*Material for this exercise*.

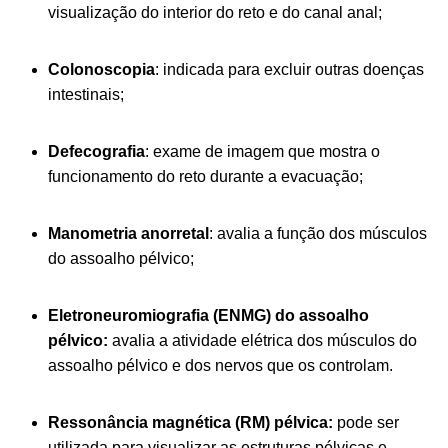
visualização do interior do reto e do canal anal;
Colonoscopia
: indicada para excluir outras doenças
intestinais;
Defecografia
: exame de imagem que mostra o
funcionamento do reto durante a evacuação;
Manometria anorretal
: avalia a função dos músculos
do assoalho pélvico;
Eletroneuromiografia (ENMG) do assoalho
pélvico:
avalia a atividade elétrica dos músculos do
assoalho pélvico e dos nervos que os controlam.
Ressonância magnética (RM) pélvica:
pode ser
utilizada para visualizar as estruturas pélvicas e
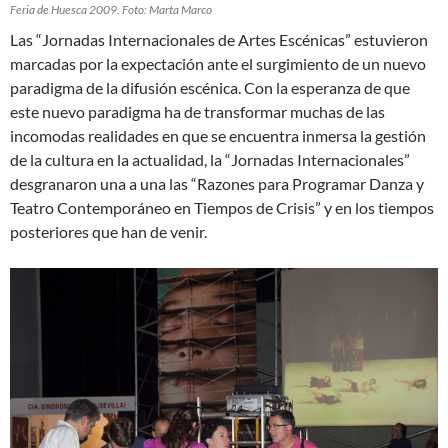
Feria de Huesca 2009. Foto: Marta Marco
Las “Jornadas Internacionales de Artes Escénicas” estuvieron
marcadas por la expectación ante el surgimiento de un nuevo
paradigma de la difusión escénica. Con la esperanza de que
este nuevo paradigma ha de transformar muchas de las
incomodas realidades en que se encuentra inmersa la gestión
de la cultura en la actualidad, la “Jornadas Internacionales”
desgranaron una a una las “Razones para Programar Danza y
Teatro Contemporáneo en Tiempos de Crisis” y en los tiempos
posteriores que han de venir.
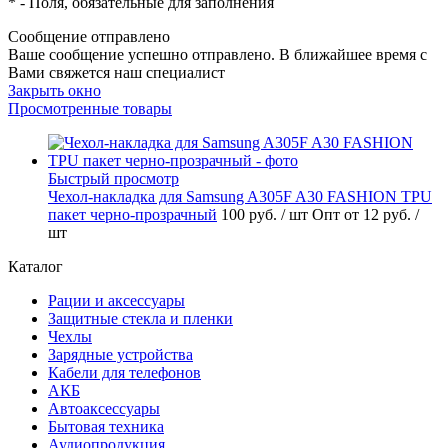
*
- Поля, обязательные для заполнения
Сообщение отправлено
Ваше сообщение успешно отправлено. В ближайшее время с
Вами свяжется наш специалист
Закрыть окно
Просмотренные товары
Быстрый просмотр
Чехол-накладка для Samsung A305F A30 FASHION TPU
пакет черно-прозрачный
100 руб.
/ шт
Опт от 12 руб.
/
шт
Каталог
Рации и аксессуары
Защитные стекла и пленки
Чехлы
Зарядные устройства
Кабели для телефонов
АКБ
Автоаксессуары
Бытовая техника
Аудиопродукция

...

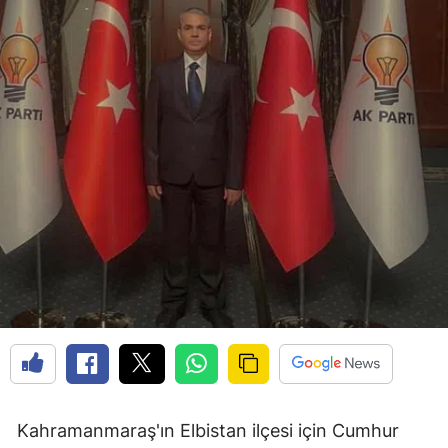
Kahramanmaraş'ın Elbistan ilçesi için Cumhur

...

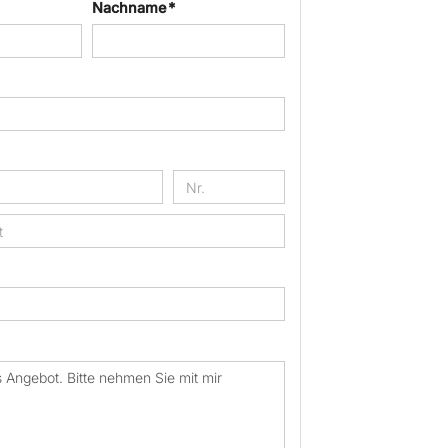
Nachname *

*Problem statement*. Beginning with the line that has "Вами свяжется наш специалист" and ending with the line that has "Аудиопродукция", set down the lines above exactly and include no others.

*Answer section*.
Вами свяжется наш специалист
Закрыть окно
Просмотренные товары
Быстрый просмотр
Чехол-накладка для Samsung A305F A30 FASHION TPU
пакет черно-прозрачный
100 руб.
/ шт
Опт от 12 руб.
/
шт
Каталог
Рации и аксессуары
Защитные стекла и пленки
Чехлы
Зарядные устройства
Кабели для телефонов
АКБ
Автоаксессуары
Бытовая техника
Аудиопродукция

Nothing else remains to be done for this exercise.